Family, victims react to Tops shooting rampage: "He took my sister who I talked to every day"

A Buffalo neighborhood is grieving the loss of 10 people who were gunned down at a Tops supermarket over the weekend. The family of one of the victims, 72-year-old Katherine Massey, described her as their "matriarch" and a beloved pillar of the community.

"You need something, she would do it for you," Barbara Mapps said of her sister as the family struggled to make sense of the tragedy.

Massey was shopping at the grocery store Saturday afternoon when the gunman opened fire, an attack that authorities are calling a hate crime and a case of racially motivated violent extremism. Police said the suspect, an 18-year-old White man, had driven roughly 200 miles from Conklin, N.Y., to kill Black people, and that he was spotted there the day before the shooting. 

"He took my sister. He took my sister who I talked to every day," Mapps told CBS News.

The 13 victims who were shot, including three who survived the attack, range in age from 20 to 86 years old. 

Keyshanti Atkinson said she was working the cash register when the gunman opened fire. She hid with coworkers in a conference room, and they barricaded the door with a table.

"I couldn't get out the back door. I kept hearing him closer and closer," Atkinson said, adding that she instructed her coworkers to "just please be quiet so that he won't hear us."

Zaire Goodman, a 20-year-old Tops employee who survived a gunshot to the neck, told CBS News national correspondent Jericka Duncan he was feeling a mix of emotions.

"Discomfort. Sadness. Maybe a bit of regret," he said as he wondered why his life was spared.

The accused gunman, Payton Gendron, was charged with first-degree murder. He has pleaded not guilty. 

Grady Lewis said he spoke to the suspect for more than an hour outside the supermarket a day before the attack. He said the topics ranged from time travel to critical race theory.

"If you asked me right now, 'Is that kid I talked to on Friday racist?' I would tell you no," Lewis said.

The victims also include people like retired Buffalo police officer Aaron Salter, who was working as the security guard at Tops on the day of the shooting, and 86-year-old Ruth Whitfeld, the mother of a former fire commissioner.

Whitfield stopped at the Tops supermarket after visiting her husband at a nearby nursing home. 
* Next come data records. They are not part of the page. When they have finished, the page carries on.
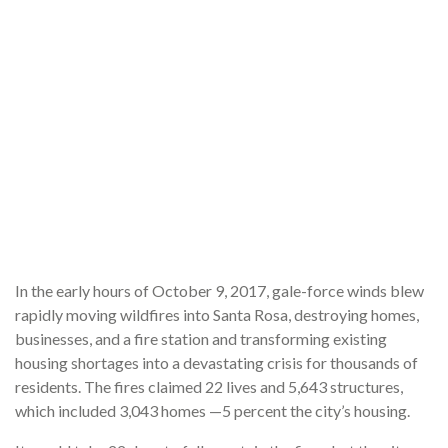
In the early hours of October 9, 2017, gale-force winds blew
rapidly moving wildfires into Santa Rosa, destroying homes,
businesses, and a fire station and transforming existing
housing shortages into a devastating crisis for thousands of
residents. The fires claimed 22 lives and 5,643 structures,
which included 3,043 homes —5 percent the city’s housing.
"My parents were married for 67, 68 years. We were wonderfully blessed to have them all of this time," Garnell Whitfield, a retired commissioner of the Buffalo Fire Department, told "CBS Mornings." 

"My father had taken ill and had been in this nursing home for the last eight years. My mom was there every day to take care of my father. Every day. She loved him completely. And she was doing what she did every day," he said.

Garnell Whitfield said processing the loss has been "very difficult."

"This is just surreal," he said. "We are in a place that we never expected to be. My mother was the glue that held us together. My mother was my father's caretaker."